== THE DATA

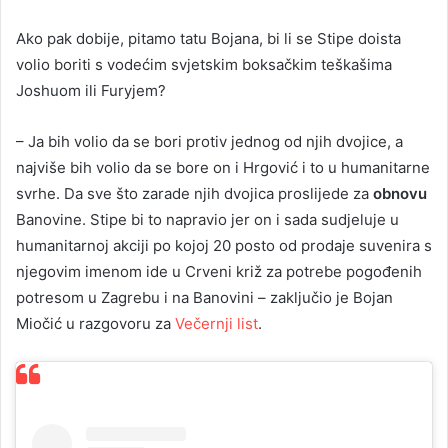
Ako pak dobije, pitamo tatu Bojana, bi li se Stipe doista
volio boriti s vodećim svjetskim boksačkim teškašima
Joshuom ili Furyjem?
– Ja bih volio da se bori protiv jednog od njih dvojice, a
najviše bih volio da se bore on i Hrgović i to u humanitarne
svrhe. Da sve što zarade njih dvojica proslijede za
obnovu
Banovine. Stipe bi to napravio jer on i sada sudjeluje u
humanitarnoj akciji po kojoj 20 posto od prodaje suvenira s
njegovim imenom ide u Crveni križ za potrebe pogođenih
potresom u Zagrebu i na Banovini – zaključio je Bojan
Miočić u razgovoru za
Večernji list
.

====
== THE DATA

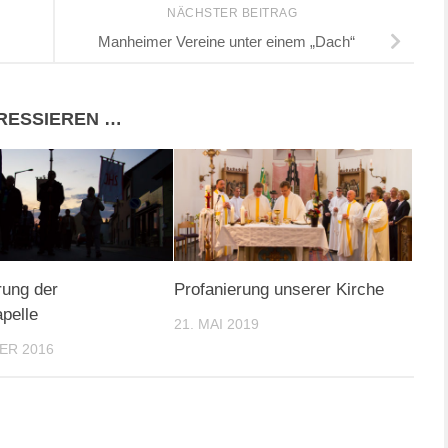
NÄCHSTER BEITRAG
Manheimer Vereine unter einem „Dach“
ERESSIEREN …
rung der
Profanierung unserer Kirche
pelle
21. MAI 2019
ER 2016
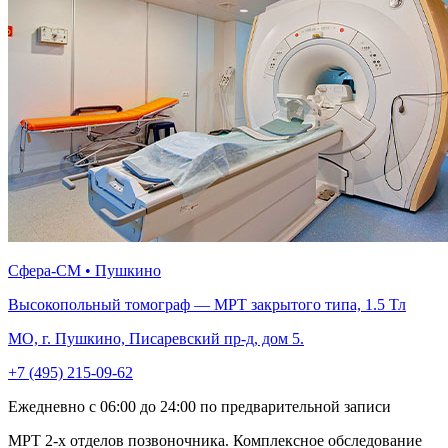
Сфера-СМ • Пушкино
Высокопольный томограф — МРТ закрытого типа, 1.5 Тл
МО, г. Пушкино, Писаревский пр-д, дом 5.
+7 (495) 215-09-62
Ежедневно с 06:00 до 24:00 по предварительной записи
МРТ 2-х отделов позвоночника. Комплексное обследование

====

_YOUR INSTRUCTIONS_. Using the listing above, restate exactly the range between the lines holding "Profanierung unserer Kirche" and "МРТ 2-х отделов", inclusive, with pictures left out.

_WRITTEN REPLY_.
Profanierung unserer Kirche
pelle
21. MAI 2019
ER 2016
Сфера-СМ • Пушкино
Высокопольный томограф — МРТ закрытого типа, 1.5 Тл
МО, г. Пушкино, Писаревский пр-д, дом 5.
+7 (495) 215-09-62
Ежедневно с 06:00 до 24:00 по предварительной записи
МРТ 2-х отделов позвоночника. Комплексное обследование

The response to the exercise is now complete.